DEAR MISS MANNERS: What is the proper response to give through a closed public bathroom door when an unknown person knocks?

GENTLE READER: “Occupied!”

And, if at all possible, “I’ll just be another minute.”

DEAR MISS MANNERS: I work at a law firm as an assistant. With everyone working from home, I received several emailed gift cards and online payments from attorneys as holiday gifts.

After the new year started, an attorney called to say he forgot to send me and a co-worker gifts and asked for our handles for monetary transactions. He also asked for the average dollar amount of the other holiday gifts we’ve received.

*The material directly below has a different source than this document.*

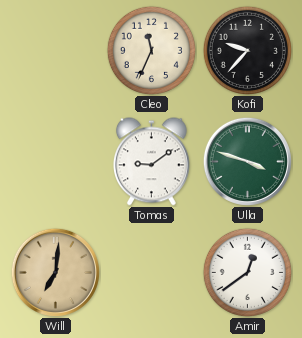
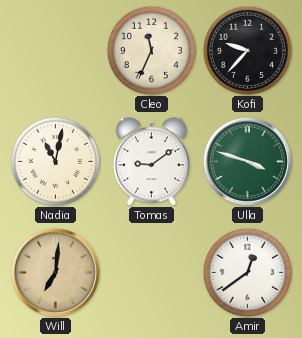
Nadia: none -> 11:02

Without thinking, I gave him the honest, wide range ($25-$2,000) of what I received this year. And although someone with his title would probably give me an amount closer to the lower end, I didn’t think to say so and am now kicking myself for even choosing to answer the question at all.

I’m afraid that I came off as opportunistic, but I’m also concerned he may feel pressured to give more than he is comfortable giving. Is it rude (and pointless) to try to revisit this question?

GENTLE READER: It would be nice if you tried. You might point out that you are accustomed to giving the lawyers factual answers to their questions, and spoke before you realized that this was a different kind of question.

Yes, he should not have asked you. He could easily have asked another lawyer. And Miss Manners assures you that if you are asked again, you still do not need to answer.